Только теперь разглядел Савва, что камни и цепи – на спинах людей. Стоявший перед иконою темноликий старец с белым нимбом длинных косм повернулся к вошедшему и белой, без кровинки, рукою указал место возле себя.

Тотчас с Саввы сняли мешок и шубу, и он, косясь на молящихся – нет ли среди них Енафы, прошел, куда ему указали, и стал на колени рядом со старцем.

– Покажем Господу смирение наше и трудолюбие! – сказал старец и, поднявшись с колен, перекрестился и снова пал на колени, а затем ниц.

– Поклоны! Поклоны! – зашикали на Савву, и он невпопад тоже стал подниматься и опускаться, сначала посмеиваясь про себя – слава Богу, конец службе, коли поклоны, но старик кланялся и кланялся, а у Саввы уже и спина заболела, и пот рубаху насквозь прошиб.

Савва и остановился бы, но глаза его невольно косили на две каменные плиты, висевшие у старика на груди и спине. Каждая пуда на полтора-два.

У Саввы все жилочки, кажется, дрожали и болели, когда наконец старик и его паства утихомирились.

Расселись по лавкам, затихли, и Савва видел: один он дышит как загнанный жеребец.

Вдруг бесшумно, медленно, как во сне, поднялась крышка, закрывающая подполье, и появилась женщина с решетом на голове.

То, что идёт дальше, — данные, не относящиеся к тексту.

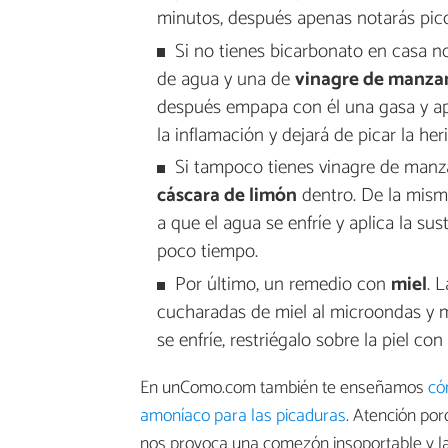
minutos, después apenas notarás pico
Si no tienes bicarbonato en casa n
de agua y una de
vinagre de manza
después empapa con él una gasa y apl
la inflamación y dejará de picar la heri
Si tampoco tienes vinagre de manz
cáscara de limón
dentro. De la mism
a que el agua se enfríe y aplica la su
poco tiempo.
Por último, un remedio con
miel
. 
cucharadas de miel al microondas y 
se enfríe, restriégalo sobre la piel con
En unComo.com también te enseñamos
có
amoníaco para las picaduras
. Atención po
nos provoca una comezón insoportable y l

– Енафа! – закричал Савва, вскакивая.

Его схватили, усадили на место.

Енафа словно и не слышала крика. Пошла по кругу, и всякий брал из решета щепоть. На Савву не взглянула. И только уж когда перед ним остановилась, увидел Савва – ресницы ее опущенных глаз дрожат и рука, держащая решето, дрожит. Он взял то, что брали другие, и, следуя их примеру, не глядя, что взял, – сунул в рот. Это был изюм.

Енафа обошла всех, тотчас женщины обступили ее, одели в шубу, в валенки, повязали платком, увели.

Савва развернулся, чтоб схватить старца за грудки, а схватиться не за что – камень на груди.

– Отдай жену! – закричал Савва, колотя кулаками по лавке.

– В Енафе ныне пребывает Дух Божий, – сказал ему старец кротким голосом. – Мы от нее, пречистой, причащаемся.

– Кто вы такие?! Откуда взялись?

– Мы – духовные дети отца Капитона! – ответили ему, указывая на старца.

– Где дите мое?! Где жена?! – Кровь бросилась Савве в голову, рванулся он к своему мешку за кистенем.

Его подмяли. Он вырвался, но его опять грохнули на пол. Раздели, разули, связали.

Старец Капитон сказал что-то своим людям. И в углу, у, двери, из крепких тесин очень скоро была сооружена решетка. Савва превратился в узника сумасшедшей братии Капитона.

– Смирись! – сказал ему старец. – Мы все тут смирению научаемся, и ты поучись.

Савва и сам уже скумекал – иного у него нет выхода, как изобразить раскаяние и смирение. Он понимал: хитрость его быстро расхитрят, молитвенники до людской души зоркие. Стало быть, смиряться надо с оглядкой, старцу вторить не тотчас.

Но человек полагает… Не пришлось Савве притворствовать. Едва окончили с его заключением, как пришло время обеду. Со старцем Капитоном обедать сели одни мужчины, близкие его сподвижники.

Пригляделся к ним Савва – дивные люди. В глазах одних – сияние и восторг, а у других – бездна, дна не углядишь, а только человеческого совсем не осталось. И страх Савва приметил. На отца Капитона глянуть не смеют, перед иконами тоже головы не поднимут. И ни одного хитреца!

Страшно стало Савве.

Обед ему подали первому. Кружку квасу, кусок хлеба, дольку чеснока, глиняную миску, полную соленых грибов.